▶ **INSTRUCTIONS FOR THE TASK**
Copy out the listing that follows, exactly, without its pictures.

▶ **AVAILABLE DATA**
○ ○ ○ ○ ○
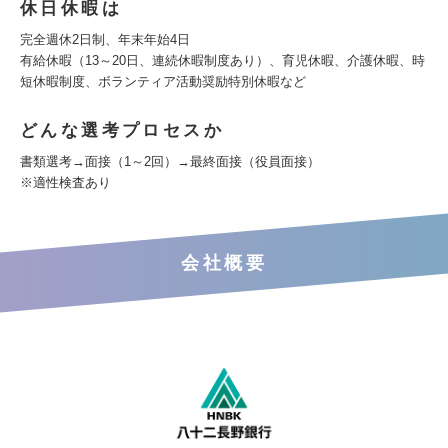
休日休暇は
完全週休2日制、年末年始4日
有給休暇（13～20日、連続休暇制度あり）、育児休暇、介護休暇、時
短休暇制度、ボランティア活動奨励特別休暇など
どんな選考プロセスか
書類選考→面接（1～2回）→最終面接（役員面接）
※適性検査あり
会社概要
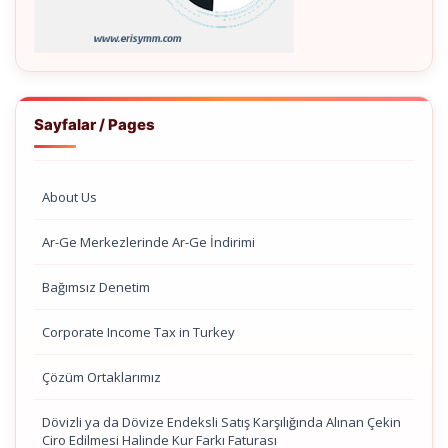
Sayfalar / Pages
About Us
Ar-Ge Merkezlerinde Ar-Ge İndirimi
Bağımsız Denetim
Corporate Income Tax in Turkey
Çözüm Ortaklarımız
Dövizli ya da Dövize Endeksli Satış Karşılığında Alınan Çekin
Ciro Edilmesi Halinde Kur Farkı Faturası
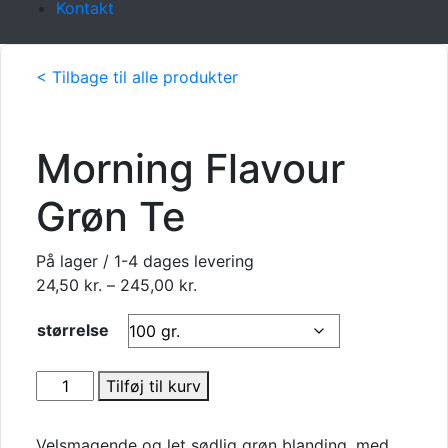
Kontakt
< Tilbage til alle produkter
Morning Flavour
Grøn Te
På lager / 1-4 dages levering
Prisinterval:
24,50
kr.
–
245,00
kr.
24,50 kr.
størrelse
til
245,00 kr.
Morning
Tilføj til kurv
Flavour
Grøn
Velsmagende og let sødlig grøn blanding, med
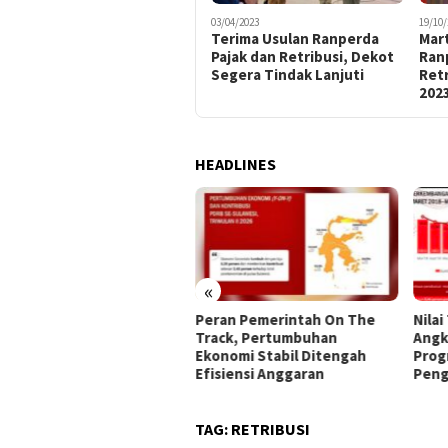
03/04/2023
19/10/
Terima Usulan Ranperda
Mar
Pajak dan Retribusi, Dekot
Ran
Segera Tindak Lanjuti
Retr
202
HEADLINES
«
 Kota Gorontalo
Peran Pemerintah On The
Nilai
ialisasikan 45 Kriteria
Track, Pertumbuhan
Angk
erima Bantuan Sosial
Ekonomi Stabil Ditengah
Prog
Efisiensi Anggaran
Peng
TAG:
RETRIBUSI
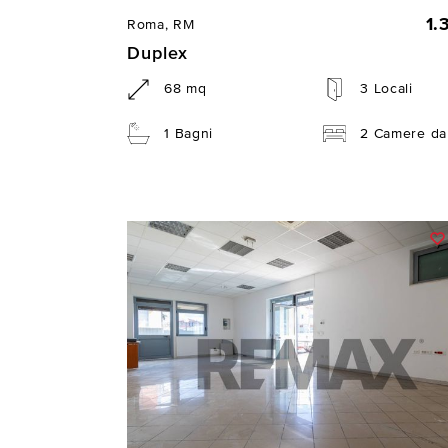
1.
Roma, RM
Duplex
68 mq
3 Locali
1 Bagni
2 Camere da 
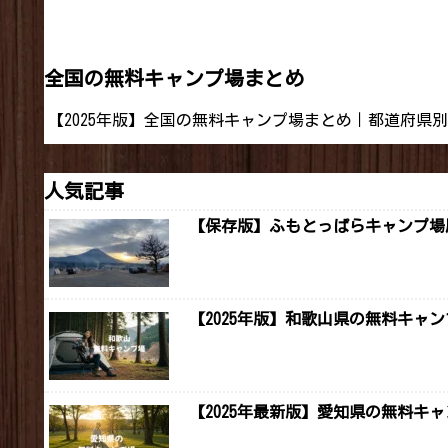
全国の無料キャンプ場まとめ
【2025年版】全国の無料キャンプ場まとめ｜都道府県
人気記事
【保存版】ふもとっぱらキャンプ場周
【2025年版】和歌山県の無料キャ
【2025年最新版】愛知県の無料キャ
○ ○ ○ ○ ○
▶ **RESULT FOR THIS EXERCISE**
休日休暇は
完全週休2日制、年末年始4日
有給休暇（13～20日、連続休暇制度あり）、育児休暇、介護休暇、時
短休暇制度、ボランティア活動奨励特別休暇など
どんな選考プロセスか
書類選考→面接（1～2回）→最終面接（役員面接）
※適性検査あり
会社概要
Sayfalar / Pages
About Us
Ar-Ge Merkezlerinde Ar-Ge İndirimi
Bağımsız Denetim
Corporate Income Tax in Turkey
Çözüm Ortaklarımız
Dövizli ya da Dövize Endeksli Satış Karşılığında Alınan Çekin
Ciro Edilmesi Halinde Kur Farkı Faturası
Kontakt
< Tilbage til alle produkter
Morning Flavour
Grøn Te
På lager / 1-4 dages levering
Prisinterval:
24,50
kr.
–
245,00
kr.
24,50 kr.
størrelse
til
245,00 kr.
Morning
Tilføj til kurv
Flavour
Grøn
Velsmagende og let sødlig grøn blanding, med
03/04/2023
19/10/
Terima Usulan Ranperda
Mar
Pajak dan Retribusi, Dekot
Ran
Segera Tindak Lanjuti
Retr
202
HEADLINES
«
 Kota Gorontalo
Peran Pemerintah On The
Nilai
ialisasikan 45 Kriteria
Track, Pertumbuhan
Angk
erima Bantuan Sosial
Ekonomi Stabil Ditengah
Prog
Efisiensi Anggaran
Peng
TAG:
RETRIBUSI
1.
Roma, RM
Duplex
68 mq
3 Locali
1 Bagni
2 Camere da 
全国の無料キャンプ場まとめ
【2025年版】全国の無料キャンプ場まとめ｜都道府県
人気記事
【保存版】ふもとっぱらキャンプ場周
【2025年版】和歌山県の無料キャ
【2025年最新版】愛知県の無料キャ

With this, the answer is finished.